Research Fellows Directory
Professor Chris Wendl
University College London
My research deals with a version of the following question: given a surface (e.g. imagine the surface of a sphere, or of a doughnut), is it the boundary of something? For all the examples that you can probably think up, the answer is yes: you can imagine for instance the sphere as a round container that you could treat as a bottle and fill with water, so that the sphere is the boundary of the region that the water fills. This is not true however for all surfaces, e.g. consider the "Klein bottle", which you can imagine as the result of taking an ordinary bottle and bending its opening around through the glass into the inside, then connecting the opening to the floor of the bottle by curving the floor upward. This surface is like a Moebius strip but closed in on itself: there is no distinction between inside and outside. It is therefore not a boundary of anything; indeed, if you try to imagine filling it up with water, you soon realize that it's not even clear what "filling it up" would mean.
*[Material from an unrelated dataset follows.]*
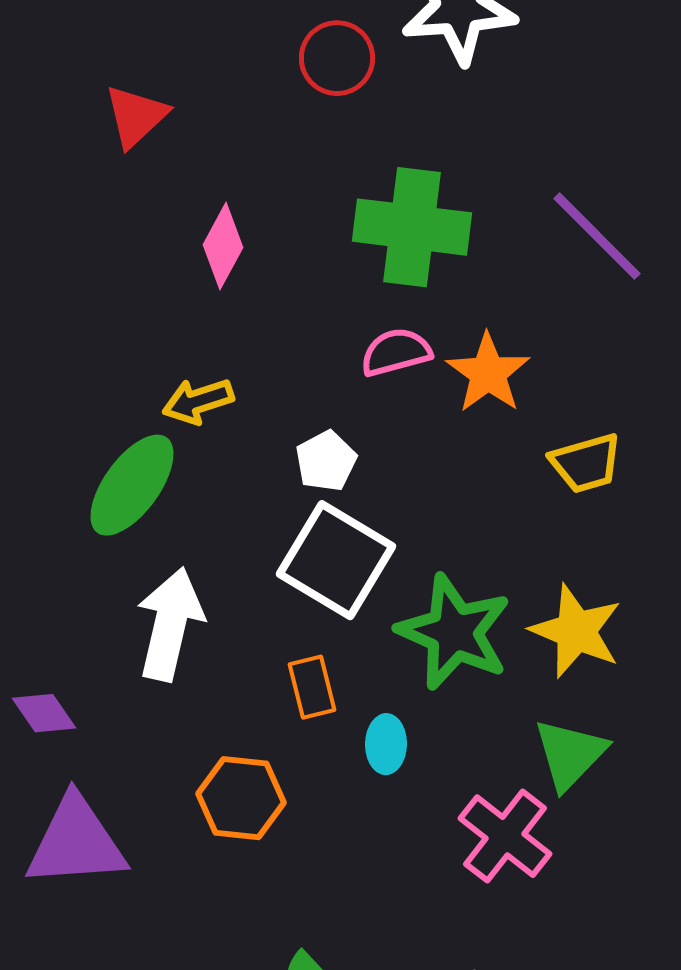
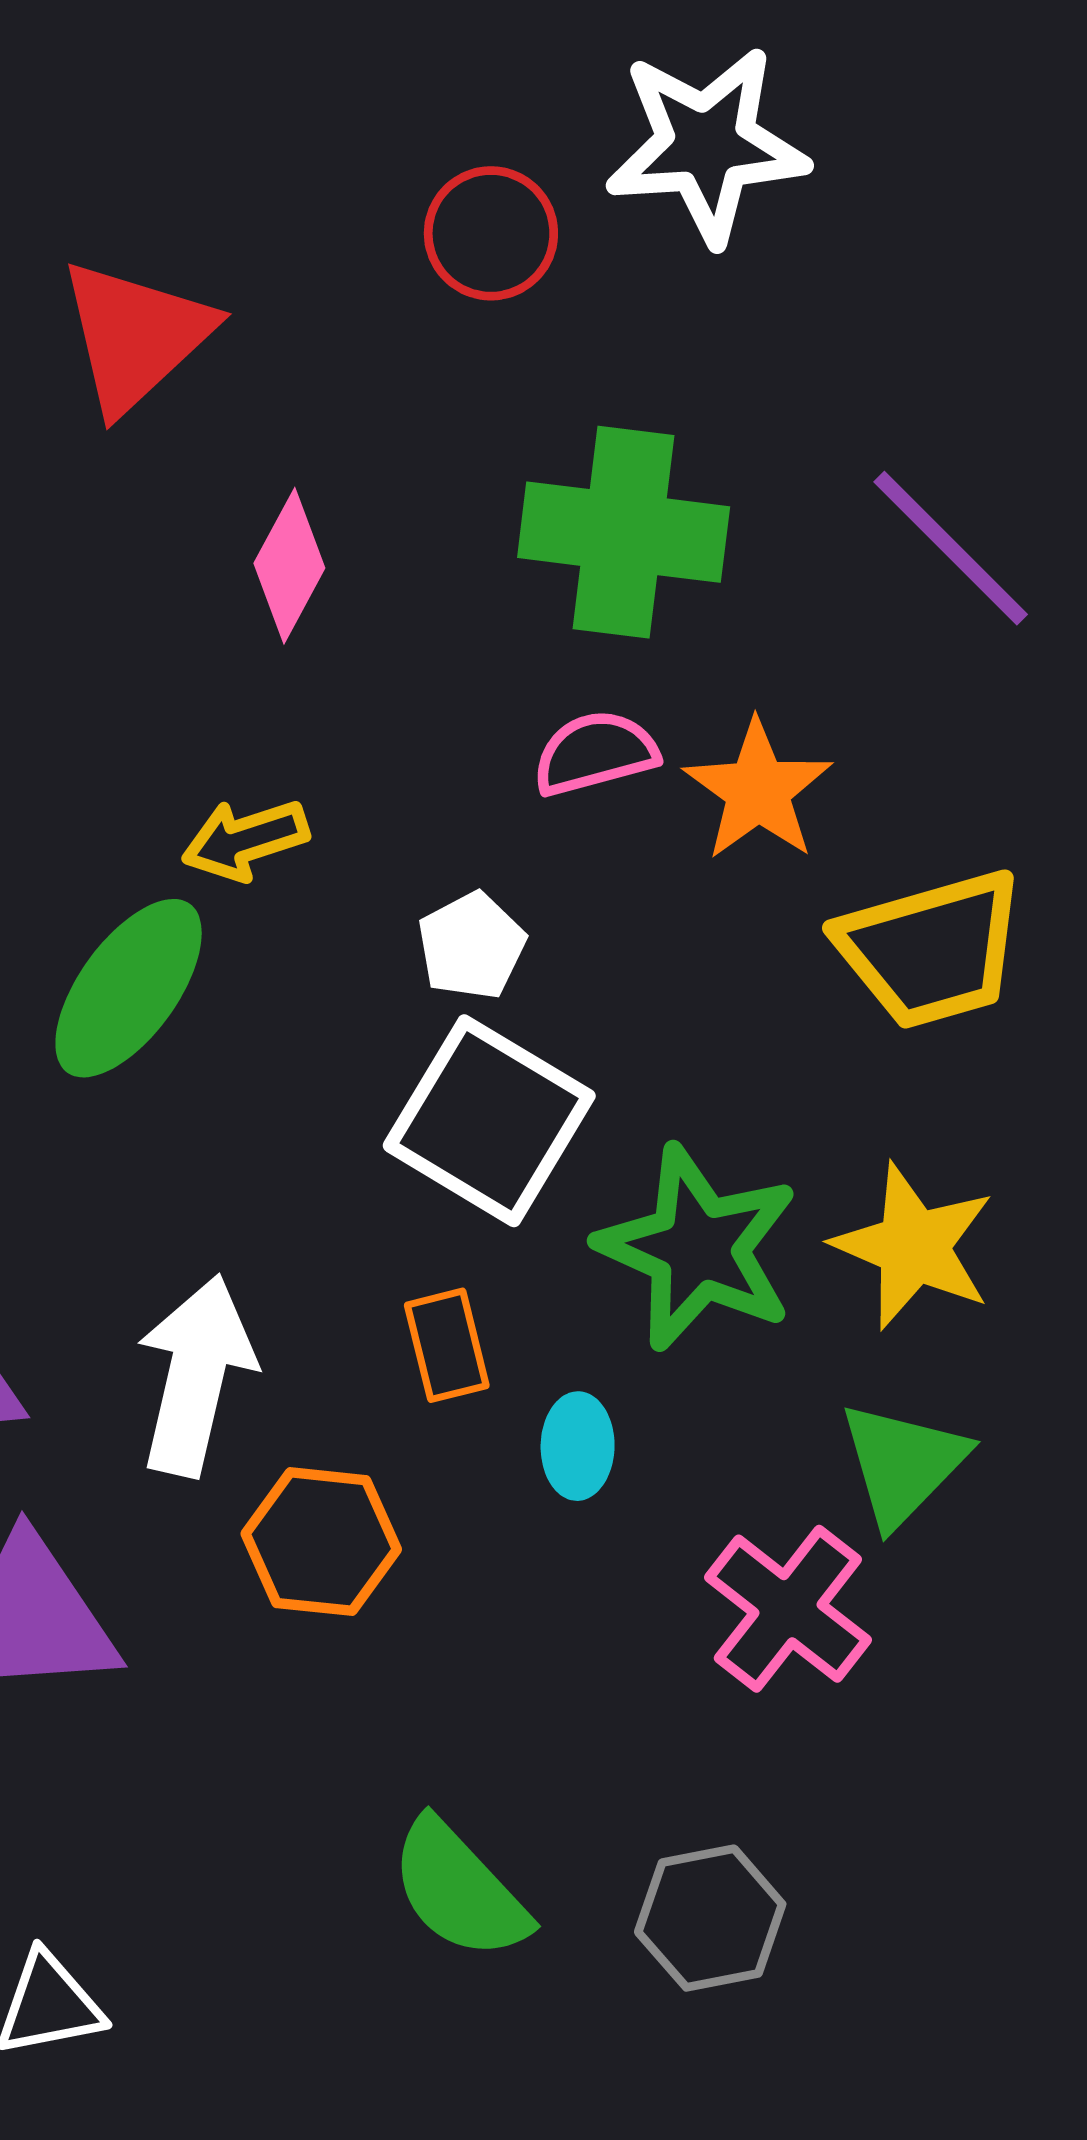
red triangle: (136, 116) -> (136, 336), size x1.4
yellow trapezoid: (586, 463) -> (931, 949), size x1.5
white arrow: (170, 624) -> (196, 1375), moved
My research considers questions like the above in a somewhat more elaborate context: instead of surfaces, I deal with "contact manifolds". These have more dimensions to them (a surface has only two!), so you can't picture them, but one can write down equations and rules that describe them. In this context, the question "is it a boundary?" can't be answered just by thinking about filling a bottle. The truly fascinating thing is that the answer is connected to questions which seem at first totally unrelated, e.g. questions from particle physics. In some sense, a contact manifold is a simplistic model of a system of particles, and the physical laws by which those particles interact determines whether that manifold can be a boundary or not. The most exciting thing to me in this subject is that no one truly understands that connection. One may hope that by understanding the abstract mathematics better, we may also gain deeper insights into the fundamental laws of nature.